Many naturally growing phenomena tend to be subject to so called rebound effects.
Think of bacteria in a Petri dish with some kind of content that is not beneficial to the bacteria but also not completely lethal. Only if bacteria manage to evolve a mutation that adapts to the conditions in the Petri dish and becomes able to subsist on its contents, the population will grow. This successful adaptation however might soon lead to an over-exploitation of the resource. Once the population reaches the carrying capacity of its environment, conditions can become unsafe again. A successive adaptive effort is needed. The conditions that once were beneficial for growth do not need to be beneficial in future. They can become sub-optimal just because they once were optimal. Growth hence can cycle or spiral.
In the late 1970ies the ecologist Crawford Stanley (Buzz) Holling together with colleagues suggested a heuristic model for explaining periodic devastation and recovering cycles of forests and other ecosystems. The so called adaptive cycle model is an essential aspect in Holling's famous concept of resilience. The idea is that living systems tend to cycle through four principal phases: exploitation (r), consolidation (K), destruction (Ώ) and reorganization (α).
A forest for instance develops from pioneer species slowly exploiting resources (r) to a state with large trees and various undergrowth species (K). In this phase, biomass and dead organic matter accumulates and makes the system gradually more vulnerable. The probability for fires or pests increases (Ώ). These disturbances may release accumulated nutrients or may let the sunlight reach the forest bottom. A phase of reorganization announces the start of a new cycle (α).

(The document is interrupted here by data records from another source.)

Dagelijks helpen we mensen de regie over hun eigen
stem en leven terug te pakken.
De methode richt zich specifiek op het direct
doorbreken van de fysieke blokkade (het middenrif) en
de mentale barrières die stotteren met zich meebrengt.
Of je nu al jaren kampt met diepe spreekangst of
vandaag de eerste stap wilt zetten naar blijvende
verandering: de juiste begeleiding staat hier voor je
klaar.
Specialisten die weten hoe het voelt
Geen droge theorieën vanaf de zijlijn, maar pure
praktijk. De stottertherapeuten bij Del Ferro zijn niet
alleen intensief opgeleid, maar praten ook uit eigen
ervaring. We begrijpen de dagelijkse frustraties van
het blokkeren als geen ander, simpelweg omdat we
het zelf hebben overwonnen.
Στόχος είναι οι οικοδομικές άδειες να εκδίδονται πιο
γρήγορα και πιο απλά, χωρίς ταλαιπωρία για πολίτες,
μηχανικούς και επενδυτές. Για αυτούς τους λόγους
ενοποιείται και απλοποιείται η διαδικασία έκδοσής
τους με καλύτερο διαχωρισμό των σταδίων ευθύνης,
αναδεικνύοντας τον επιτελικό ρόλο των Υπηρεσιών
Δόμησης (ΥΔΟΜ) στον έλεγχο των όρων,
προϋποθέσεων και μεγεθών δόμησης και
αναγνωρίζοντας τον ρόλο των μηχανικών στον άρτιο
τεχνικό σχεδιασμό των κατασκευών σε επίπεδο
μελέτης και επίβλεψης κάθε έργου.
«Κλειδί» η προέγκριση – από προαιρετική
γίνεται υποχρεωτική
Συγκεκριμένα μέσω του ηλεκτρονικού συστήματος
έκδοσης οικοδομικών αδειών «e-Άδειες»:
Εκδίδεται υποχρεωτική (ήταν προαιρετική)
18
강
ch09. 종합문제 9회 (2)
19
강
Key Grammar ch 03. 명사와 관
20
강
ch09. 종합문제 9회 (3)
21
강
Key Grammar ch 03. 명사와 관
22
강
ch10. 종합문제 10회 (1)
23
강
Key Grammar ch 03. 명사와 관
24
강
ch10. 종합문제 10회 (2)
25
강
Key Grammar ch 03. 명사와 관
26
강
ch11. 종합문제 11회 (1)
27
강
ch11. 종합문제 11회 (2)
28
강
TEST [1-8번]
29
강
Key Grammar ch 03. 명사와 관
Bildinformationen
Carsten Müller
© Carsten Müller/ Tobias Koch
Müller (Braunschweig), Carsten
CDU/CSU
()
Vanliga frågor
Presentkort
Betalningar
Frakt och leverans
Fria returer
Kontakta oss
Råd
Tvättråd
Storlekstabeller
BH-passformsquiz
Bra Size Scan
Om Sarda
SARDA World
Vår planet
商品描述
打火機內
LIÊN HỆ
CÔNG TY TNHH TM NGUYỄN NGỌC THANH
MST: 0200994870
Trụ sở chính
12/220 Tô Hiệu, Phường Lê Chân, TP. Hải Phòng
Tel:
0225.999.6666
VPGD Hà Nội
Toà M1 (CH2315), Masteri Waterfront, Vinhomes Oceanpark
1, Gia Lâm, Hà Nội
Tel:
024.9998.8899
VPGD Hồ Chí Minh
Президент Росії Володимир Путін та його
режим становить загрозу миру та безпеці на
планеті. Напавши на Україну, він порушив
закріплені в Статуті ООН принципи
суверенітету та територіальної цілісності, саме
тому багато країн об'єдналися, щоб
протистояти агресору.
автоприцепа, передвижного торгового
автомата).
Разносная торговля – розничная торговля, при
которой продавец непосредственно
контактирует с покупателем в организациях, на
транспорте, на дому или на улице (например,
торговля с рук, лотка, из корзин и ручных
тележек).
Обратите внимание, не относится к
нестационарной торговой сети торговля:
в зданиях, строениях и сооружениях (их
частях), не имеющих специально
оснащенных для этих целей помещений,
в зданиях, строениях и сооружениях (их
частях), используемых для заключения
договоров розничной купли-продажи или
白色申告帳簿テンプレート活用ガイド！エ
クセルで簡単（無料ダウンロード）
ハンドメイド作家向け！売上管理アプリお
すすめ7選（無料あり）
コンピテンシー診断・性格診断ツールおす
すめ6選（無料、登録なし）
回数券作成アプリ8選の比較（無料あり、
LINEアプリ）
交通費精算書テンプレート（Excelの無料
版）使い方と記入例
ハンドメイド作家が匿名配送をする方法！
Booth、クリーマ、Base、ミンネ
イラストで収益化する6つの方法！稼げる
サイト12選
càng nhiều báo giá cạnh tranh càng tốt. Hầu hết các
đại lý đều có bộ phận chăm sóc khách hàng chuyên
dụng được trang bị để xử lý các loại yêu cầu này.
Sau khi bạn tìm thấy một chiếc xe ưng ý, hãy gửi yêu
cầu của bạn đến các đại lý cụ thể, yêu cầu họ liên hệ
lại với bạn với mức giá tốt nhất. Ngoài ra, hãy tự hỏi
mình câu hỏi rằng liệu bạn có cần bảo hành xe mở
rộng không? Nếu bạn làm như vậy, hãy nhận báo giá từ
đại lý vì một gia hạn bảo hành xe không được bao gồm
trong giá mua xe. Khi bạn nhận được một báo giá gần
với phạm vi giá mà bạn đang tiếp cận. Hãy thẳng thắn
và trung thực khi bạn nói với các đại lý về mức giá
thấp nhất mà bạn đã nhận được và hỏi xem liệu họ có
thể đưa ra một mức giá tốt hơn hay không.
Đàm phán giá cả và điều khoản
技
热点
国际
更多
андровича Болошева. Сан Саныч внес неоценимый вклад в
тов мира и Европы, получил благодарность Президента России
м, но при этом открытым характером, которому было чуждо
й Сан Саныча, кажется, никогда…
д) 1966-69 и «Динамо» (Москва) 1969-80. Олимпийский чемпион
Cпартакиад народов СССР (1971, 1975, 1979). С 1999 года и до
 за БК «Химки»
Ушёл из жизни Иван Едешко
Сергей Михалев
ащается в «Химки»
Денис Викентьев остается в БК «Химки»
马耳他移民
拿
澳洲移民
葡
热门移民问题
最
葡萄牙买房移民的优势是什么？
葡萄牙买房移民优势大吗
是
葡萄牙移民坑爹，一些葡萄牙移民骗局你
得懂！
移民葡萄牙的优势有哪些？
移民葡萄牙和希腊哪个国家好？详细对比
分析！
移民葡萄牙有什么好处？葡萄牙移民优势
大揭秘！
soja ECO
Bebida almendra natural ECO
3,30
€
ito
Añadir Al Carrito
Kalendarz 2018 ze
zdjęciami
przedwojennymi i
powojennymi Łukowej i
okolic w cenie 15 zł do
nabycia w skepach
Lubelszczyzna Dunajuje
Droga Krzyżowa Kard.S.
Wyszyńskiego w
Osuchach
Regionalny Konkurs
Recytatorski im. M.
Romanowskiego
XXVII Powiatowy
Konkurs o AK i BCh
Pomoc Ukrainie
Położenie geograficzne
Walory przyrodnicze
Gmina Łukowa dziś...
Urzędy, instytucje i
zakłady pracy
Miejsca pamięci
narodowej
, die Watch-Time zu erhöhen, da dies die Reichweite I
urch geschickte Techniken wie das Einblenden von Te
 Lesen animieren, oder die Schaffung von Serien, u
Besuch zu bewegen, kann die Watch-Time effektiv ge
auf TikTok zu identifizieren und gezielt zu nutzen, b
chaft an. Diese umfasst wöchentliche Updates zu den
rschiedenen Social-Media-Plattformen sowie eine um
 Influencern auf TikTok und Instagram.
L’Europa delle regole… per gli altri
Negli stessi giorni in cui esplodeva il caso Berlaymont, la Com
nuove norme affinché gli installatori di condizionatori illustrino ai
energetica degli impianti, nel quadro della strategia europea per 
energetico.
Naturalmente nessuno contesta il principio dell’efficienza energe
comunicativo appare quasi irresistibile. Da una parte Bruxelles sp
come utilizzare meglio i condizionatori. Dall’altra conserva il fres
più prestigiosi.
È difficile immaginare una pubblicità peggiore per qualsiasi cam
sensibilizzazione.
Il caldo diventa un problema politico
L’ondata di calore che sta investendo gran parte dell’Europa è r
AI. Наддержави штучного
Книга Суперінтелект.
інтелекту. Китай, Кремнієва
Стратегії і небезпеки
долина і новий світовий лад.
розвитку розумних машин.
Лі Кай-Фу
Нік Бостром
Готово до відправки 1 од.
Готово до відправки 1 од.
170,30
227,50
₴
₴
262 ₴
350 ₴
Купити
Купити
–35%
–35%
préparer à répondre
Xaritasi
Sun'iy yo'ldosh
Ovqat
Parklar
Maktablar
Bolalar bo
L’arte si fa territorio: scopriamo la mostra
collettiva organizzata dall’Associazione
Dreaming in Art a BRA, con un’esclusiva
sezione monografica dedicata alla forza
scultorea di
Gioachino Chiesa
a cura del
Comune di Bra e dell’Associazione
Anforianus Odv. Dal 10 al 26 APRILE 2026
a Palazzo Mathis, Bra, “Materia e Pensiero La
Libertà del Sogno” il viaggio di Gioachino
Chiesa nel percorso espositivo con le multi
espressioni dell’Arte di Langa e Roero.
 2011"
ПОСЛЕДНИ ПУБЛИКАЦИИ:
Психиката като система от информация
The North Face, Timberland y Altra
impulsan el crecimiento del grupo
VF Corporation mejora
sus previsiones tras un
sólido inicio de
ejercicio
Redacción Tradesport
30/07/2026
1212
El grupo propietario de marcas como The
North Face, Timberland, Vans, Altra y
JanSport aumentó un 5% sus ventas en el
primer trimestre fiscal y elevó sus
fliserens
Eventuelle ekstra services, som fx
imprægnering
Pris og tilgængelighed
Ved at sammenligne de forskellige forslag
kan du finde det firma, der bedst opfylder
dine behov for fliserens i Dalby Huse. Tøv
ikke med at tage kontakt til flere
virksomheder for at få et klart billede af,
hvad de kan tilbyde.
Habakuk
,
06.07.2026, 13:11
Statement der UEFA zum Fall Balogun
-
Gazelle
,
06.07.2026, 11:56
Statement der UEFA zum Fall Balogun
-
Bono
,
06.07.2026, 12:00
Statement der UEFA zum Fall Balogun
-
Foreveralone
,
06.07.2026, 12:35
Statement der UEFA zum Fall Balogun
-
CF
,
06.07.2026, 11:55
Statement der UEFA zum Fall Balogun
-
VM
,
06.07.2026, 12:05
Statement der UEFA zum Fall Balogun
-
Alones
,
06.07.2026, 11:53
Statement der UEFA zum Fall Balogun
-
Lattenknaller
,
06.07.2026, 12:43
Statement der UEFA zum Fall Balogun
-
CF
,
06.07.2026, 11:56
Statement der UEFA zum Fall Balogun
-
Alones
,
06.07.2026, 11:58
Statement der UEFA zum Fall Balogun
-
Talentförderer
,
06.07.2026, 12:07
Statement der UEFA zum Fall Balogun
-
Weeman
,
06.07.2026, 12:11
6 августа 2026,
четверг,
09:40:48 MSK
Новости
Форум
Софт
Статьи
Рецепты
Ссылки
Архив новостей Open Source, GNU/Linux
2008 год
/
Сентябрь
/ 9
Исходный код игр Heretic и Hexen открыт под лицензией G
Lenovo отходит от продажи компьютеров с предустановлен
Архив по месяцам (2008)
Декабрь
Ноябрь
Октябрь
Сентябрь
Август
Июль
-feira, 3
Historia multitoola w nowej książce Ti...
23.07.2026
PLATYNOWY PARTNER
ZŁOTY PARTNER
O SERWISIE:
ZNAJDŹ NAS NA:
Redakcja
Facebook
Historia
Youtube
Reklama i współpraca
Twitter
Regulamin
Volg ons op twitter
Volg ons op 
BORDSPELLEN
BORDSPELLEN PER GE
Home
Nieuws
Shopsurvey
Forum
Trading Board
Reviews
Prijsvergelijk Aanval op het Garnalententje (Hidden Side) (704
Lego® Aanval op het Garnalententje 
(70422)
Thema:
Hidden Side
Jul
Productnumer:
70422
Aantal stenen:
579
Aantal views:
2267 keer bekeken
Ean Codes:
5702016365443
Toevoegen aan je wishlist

The reorganization phase may be seen as a window of opportunities for new developments. New species for instance may get a chance to enter the ecosystem, such as the decline of the dinosaurs opened a window for the spread of mammals.
The cycle shows two distinct phases: a slow forward loop, characterized by two phases of growing (r and K), and an unpredictable and rather rapid back loop of destruction and a new beginning (Ώ and α). Both loops together make the system adaptive.
Holling emphasized that such adaptive cycles can be found at all scales in ecosystems. And disturbances may propagate across scales, letting transformations on small scale trigger cascading avalanches on large scale. Holling's book Panarchy interprets numerous examples of such adaptive cycles.
In the 1980ies Holling and others expanded the model of the adaptive cycle to active adaptive management stressing that the reorganization phase in the cycle could be strategically prepared or supported, for instance by inducing or allowing for a degree of disorder in organization. Today, small forest fires for instance are often not extinguished or sometimes even intentionally sparked, in order to burn loose undergrowth that otherwise would accumulate and attract big fires. In economic management philosophy too it has become a common conception that it is good to "shake the tree" from time to time in order to promote innovation. In terms of attractor theory, one could illustrate this by attempts to keep the slopes of the attractor basin from becoming too steep in the processes of exploitation and consolidation, so that the system can shift to alternative attractors when needed.
Clark W.C. / Munn R.E. (1986) (eds.) The Resilience of Terrestrial Ecosystems. Local Surprise and Global Change. Cambridge UP.
Gunderson L. / Holling C.S. (2001). Panarchy. Understanding Transformation in Human and Natural Systems. Island Press Washington DC.
Walker B.H. / Salt D. (2006). Resilient thinking. Sustaining Ecosystems and People in a Changing World. Island Press Washington DC.